About this exercise -> Write the listing below out again word for word, without a single picture.

....

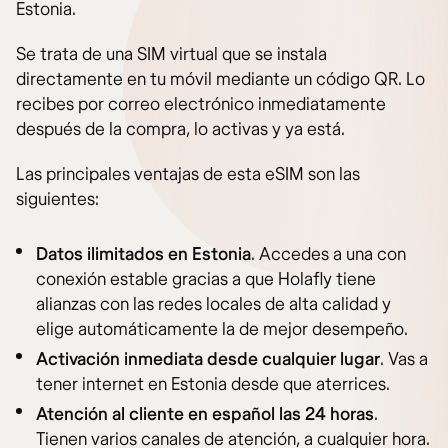
Estonia.
Se trata de una SIM virtual que se instala
directamente en tu móvil mediante un código QR. Lo
recibes por correo electrónico inmediatamente
después de la compra, lo activas y ya está.
Las principales ventajas de esta eSIM son las
siguientes:
Datos ilimitados en Estonia
. Accedes a una con
conexión estable gracias a que Holafly tiene
alianzas con las redes locales de alta calidad y
elige automáticamente la de mejor desempeño.
Activación inmediata desde cualquier lugar
. Vas a
tener internet en Estonia desde que aterrices.
Atención al cliente en español las 24 horas
.
Tienen varios canales de atención, a cualquier hora.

....

Answer below ->
Estonia.
Se trata de una SIM virtual que se instala
directamente en tu móvil mediante un código QR. Lo
recibes por correo electrónico inmediatamente
después de la compra, lo activas y ya está.
Las principales ventajas de esta eSIM son las
siguientes:
Datos ilimitados en Estonia
. Accedes a una con
conexión estable gracias a que Holafly tiene
alianzas con las redes locales de alta calidad y
elige automáticamente la de mejor desempeño.
Activación inmediata desde cualquier lugar
. Vas a
tener internet en Estonia desde que aterrices.
Atención al cliente en español las 24 horas
.
Tienen varios canales de atención, a cualquier hora.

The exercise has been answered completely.